**Exercise requirements**
Without copying any pictures, restate exactly the lines from the start of the records through the line containing "Toque em Arquivo. Depois, toque em Arquivo de".
·····
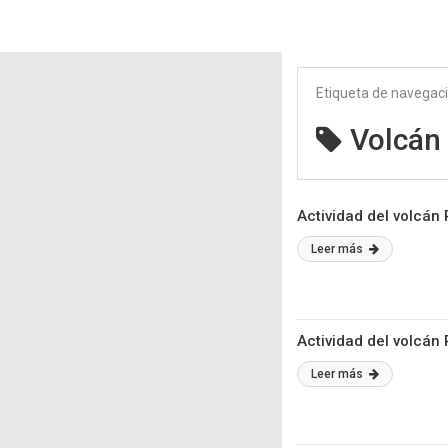
Etiqueta de navegac
Volcán
Actividad del volcán 
Leer más
Actividad del volcán 
Leer más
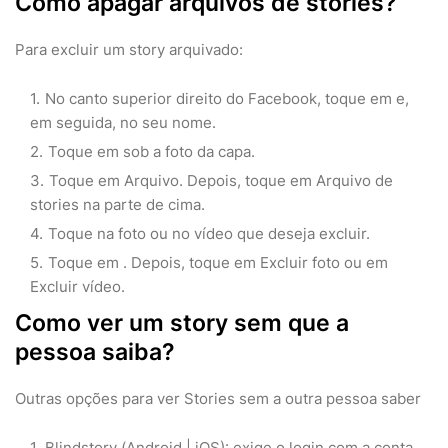
Como apagar arquivos de stories?
Para excluir um story arquivado:
No canto superior direito do Facebook, toque em e,
em seguida, no seu nome.
Toque em sob a foto da capa.
Toque em Arquivo. Depois, toque em Arquivo de
stories na parte de cima.
Toque na foto ou no vídeo que deseja excluir.
Toque em . Depois, toque em Excluir foto ou em
Excluir vídeo.
Como ver um story sem que a
pessoa saiba?
Outras opções para ver Stories sem a outra pessoa saber
Blindstory (Android | iOS): exige o login com a conta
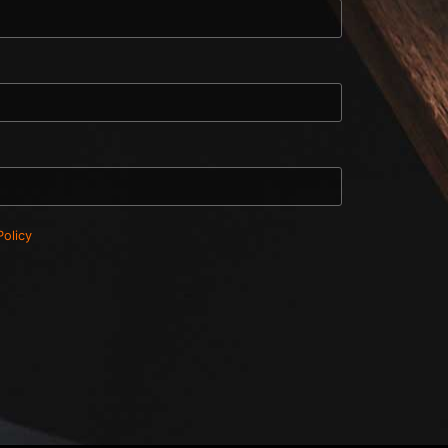
Policy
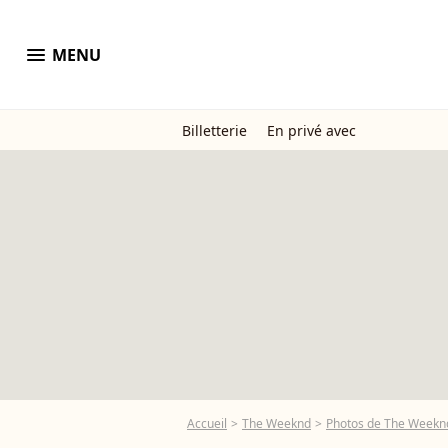
menu
MENU
Billetterie
En privé avec
Accueil
The Weeknd
Photos de The Weekn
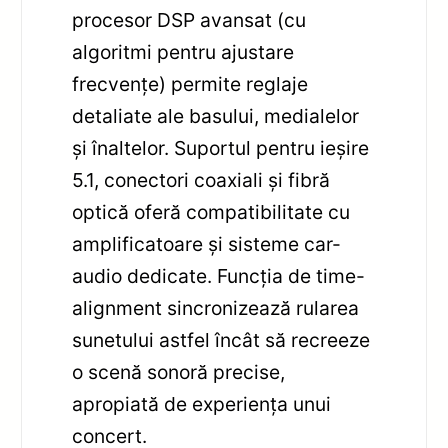
procesor DSP avansat (cu
algoritmi pentru ajustare
frecvențe) permite reglaje
detaliate ale basului, medialelor
și înaltelor. Suportul pentru ieșire
5.1, conectori coaxiali și fibră
optică oferă compatibilitate cu
amplificatoare și sisteme car-
audio dedicate. Funcția de time-
alignment sincronizează rularea
sunetului astfel încât să recreeze
o scenă sonoră precise,
apropiată de experiența unui
concert.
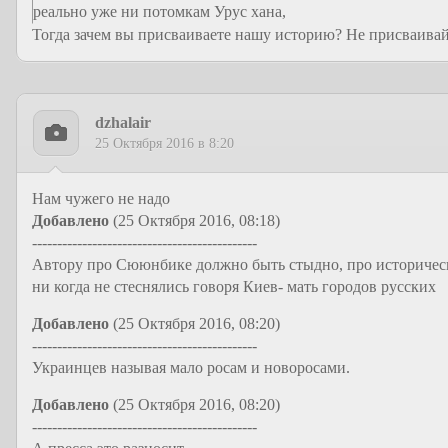
реально уже ни потомкам Урус хана,
Тогда зачем вы присваиваете нашу историю? Не присваивай
dzhalair
25 Октября 2016 в 8:20
Нам чужего не надо
Добавлено
(25 Октября 2016, 08:18)
---------------------------------------------
Автору про Сююнбике должно быть стыдно, про историческ
ни когда не стеснялись говоря Киев- мать городов русских
Добавлено
(25 Октября 2016, 08:20)
---------------------------------------------
Украинцев называя мало росам и новоросами.
Добавлено
(25 Октября 2016, 08:20)
---------------------------------------------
·····
**Solution to the problem**
Etiqueta de navegac
Volcán
Actividad del volcán 
Leer más
Actividad del volcán 
Leer más
Como apagar arquivos de stories?
Para excluir um story arquivado:
No canto superior direito do Facebook, toque em e,
em seguida, no seu nome.
Toque em sob a foto da capa.
Toque em Arquivo. Depois, toque em Arquivo de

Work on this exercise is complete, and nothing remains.